→ **Action item**
Transcribe all of the records, leaving out any pictures.
== Segment start ==
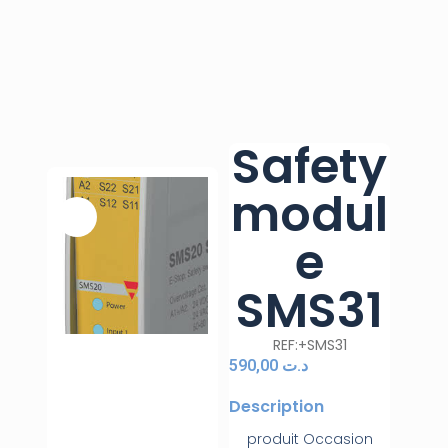
Safety
modul
e
SMS31
REF:+SMS31
590,00
د.ت
Description
produit Occasion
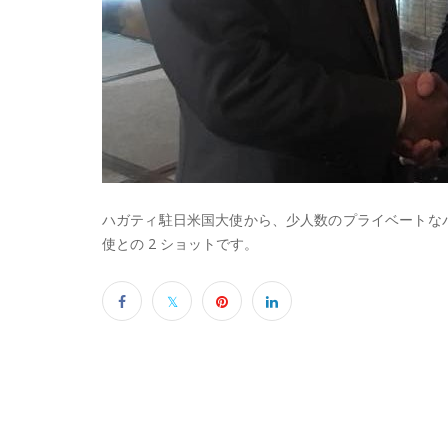
ハガティ駐日米国大使から、少人数のプライベートな
使との 2 ショットです。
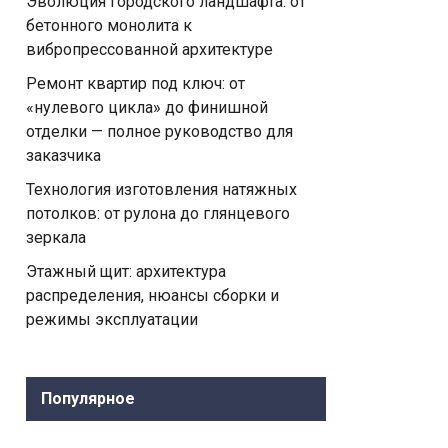
Эволюция городского ландшафта: от
бетонного монолита к
вибропрессованной архитектуре
Ремонт квартир под ключ: от
«нулевого цикла» до финишной
отделки — полное руководство для
заказчика
Технология изготовления натяжных
потолков: от рулона до глянцевого
зеркала
Этажный щит: архитектура
распределения, нюансы сборки и
режимы эксплуатации
Популярное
== Segment end ==
→ **Completed exercise**
Safety
modul
e
SMS31
REF:+SMS31
590,00
د.ت
Description
produit Occasion
ハガティ駐日米国大使から、少人数のプライベートな
使との 2 ショットです。
Эволюция городского ландшафта: от
бетонного монолита к
вибропрессованной архитектуре
Ремонт квартир под ключ: от
«нулевого цикла» до финишной
отделки — полное руководство для
заказчика
Технология изготовления натяжных
потолков: от рулона до глянцевого
зеркала
Этажный щит: архитектура
распределения, нюансы сборки и
режимы эксплуатации
Популярное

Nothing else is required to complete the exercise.